In the records, find each line where "page" occurs, and copy it.
⁂
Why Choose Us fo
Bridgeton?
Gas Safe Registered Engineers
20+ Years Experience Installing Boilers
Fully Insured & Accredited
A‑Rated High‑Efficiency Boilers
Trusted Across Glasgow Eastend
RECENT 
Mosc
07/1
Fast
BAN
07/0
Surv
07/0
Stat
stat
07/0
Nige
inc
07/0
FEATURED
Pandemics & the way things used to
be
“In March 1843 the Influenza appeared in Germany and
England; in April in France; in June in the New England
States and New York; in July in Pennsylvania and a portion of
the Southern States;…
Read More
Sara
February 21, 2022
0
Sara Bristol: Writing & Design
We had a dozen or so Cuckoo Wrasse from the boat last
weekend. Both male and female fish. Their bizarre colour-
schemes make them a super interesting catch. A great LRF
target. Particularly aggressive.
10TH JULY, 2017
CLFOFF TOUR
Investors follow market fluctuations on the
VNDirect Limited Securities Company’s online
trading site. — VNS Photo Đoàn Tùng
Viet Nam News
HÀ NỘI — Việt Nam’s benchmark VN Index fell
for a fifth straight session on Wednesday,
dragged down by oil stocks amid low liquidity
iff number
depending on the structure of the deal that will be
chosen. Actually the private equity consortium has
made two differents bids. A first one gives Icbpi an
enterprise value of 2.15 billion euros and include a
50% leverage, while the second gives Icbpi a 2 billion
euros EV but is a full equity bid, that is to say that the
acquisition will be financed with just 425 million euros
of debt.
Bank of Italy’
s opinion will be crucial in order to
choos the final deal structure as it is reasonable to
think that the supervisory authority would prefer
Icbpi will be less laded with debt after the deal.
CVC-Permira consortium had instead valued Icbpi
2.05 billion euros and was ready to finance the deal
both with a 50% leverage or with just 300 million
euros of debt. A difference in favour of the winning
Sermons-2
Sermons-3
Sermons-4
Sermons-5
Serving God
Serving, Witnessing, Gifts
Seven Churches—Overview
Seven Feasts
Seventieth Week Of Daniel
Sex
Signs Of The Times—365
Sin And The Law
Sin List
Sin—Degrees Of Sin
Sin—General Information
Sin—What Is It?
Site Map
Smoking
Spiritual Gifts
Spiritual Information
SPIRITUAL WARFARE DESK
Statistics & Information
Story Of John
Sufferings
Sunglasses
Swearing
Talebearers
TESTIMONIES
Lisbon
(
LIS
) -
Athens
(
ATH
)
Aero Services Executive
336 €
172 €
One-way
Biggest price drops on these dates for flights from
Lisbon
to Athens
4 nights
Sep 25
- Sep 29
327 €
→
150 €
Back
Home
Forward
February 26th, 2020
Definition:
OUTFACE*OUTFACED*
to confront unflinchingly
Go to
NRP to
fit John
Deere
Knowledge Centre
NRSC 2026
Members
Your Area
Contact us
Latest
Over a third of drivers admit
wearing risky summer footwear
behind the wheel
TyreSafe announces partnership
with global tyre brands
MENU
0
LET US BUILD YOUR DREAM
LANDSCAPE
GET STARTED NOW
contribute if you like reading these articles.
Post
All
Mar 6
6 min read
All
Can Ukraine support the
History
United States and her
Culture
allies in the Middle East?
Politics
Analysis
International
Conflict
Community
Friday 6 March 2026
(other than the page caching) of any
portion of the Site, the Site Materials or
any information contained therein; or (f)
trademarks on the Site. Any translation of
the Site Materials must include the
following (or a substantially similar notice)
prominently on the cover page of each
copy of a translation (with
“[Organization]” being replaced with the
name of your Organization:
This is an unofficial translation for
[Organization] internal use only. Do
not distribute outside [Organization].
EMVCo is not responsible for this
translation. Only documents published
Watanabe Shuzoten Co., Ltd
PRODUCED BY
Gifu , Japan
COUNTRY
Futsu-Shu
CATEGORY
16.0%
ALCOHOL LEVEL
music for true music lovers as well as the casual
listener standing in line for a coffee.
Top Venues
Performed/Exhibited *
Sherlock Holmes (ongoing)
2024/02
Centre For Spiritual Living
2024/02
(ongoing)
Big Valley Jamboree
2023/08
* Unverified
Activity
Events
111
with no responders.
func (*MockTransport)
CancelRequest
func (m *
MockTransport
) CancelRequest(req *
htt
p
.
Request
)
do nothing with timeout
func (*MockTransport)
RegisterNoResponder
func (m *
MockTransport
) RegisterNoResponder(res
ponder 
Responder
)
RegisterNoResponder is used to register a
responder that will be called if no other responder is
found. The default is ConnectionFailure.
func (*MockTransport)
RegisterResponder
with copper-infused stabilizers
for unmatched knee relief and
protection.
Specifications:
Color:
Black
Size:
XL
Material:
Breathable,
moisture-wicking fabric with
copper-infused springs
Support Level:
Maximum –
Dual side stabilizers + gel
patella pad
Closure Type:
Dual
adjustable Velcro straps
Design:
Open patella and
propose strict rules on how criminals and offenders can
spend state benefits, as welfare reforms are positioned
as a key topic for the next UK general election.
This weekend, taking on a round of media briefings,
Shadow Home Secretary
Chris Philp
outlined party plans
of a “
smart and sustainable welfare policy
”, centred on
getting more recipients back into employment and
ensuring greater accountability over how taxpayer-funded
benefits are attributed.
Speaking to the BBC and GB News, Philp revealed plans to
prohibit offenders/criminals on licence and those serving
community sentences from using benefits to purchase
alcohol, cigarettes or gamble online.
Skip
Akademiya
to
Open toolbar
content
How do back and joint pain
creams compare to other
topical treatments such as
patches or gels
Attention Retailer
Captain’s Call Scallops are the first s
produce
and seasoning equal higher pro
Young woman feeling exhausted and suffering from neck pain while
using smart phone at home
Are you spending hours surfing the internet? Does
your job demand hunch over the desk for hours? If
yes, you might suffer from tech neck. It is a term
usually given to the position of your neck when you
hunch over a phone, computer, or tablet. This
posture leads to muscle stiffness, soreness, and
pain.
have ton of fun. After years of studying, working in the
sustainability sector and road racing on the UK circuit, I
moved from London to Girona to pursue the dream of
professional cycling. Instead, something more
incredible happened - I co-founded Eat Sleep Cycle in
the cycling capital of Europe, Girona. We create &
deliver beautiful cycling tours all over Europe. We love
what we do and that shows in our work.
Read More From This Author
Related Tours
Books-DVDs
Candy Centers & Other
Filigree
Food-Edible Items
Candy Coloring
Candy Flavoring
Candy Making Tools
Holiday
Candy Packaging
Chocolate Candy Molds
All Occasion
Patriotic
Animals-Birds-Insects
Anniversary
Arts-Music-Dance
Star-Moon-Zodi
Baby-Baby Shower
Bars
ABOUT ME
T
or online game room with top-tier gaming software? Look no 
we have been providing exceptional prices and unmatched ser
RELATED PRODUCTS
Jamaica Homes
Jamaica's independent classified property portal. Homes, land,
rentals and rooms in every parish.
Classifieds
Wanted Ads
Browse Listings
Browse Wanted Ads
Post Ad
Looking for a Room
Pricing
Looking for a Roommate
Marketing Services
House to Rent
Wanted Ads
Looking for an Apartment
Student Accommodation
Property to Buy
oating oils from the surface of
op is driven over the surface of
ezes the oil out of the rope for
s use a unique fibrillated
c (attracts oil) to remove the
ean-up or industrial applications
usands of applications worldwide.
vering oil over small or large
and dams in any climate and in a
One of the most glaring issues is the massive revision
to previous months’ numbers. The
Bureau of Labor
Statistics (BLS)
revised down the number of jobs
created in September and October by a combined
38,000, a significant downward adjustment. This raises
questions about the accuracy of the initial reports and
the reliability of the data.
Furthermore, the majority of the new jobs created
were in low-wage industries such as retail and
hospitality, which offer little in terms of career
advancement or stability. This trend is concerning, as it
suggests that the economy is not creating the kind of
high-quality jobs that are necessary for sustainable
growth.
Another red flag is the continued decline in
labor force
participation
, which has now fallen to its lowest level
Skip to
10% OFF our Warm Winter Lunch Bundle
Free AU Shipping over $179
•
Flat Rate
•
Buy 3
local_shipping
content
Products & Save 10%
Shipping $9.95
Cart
⁂
Answer for the task:
(other than the page caching) of any
prominently on the cover page of each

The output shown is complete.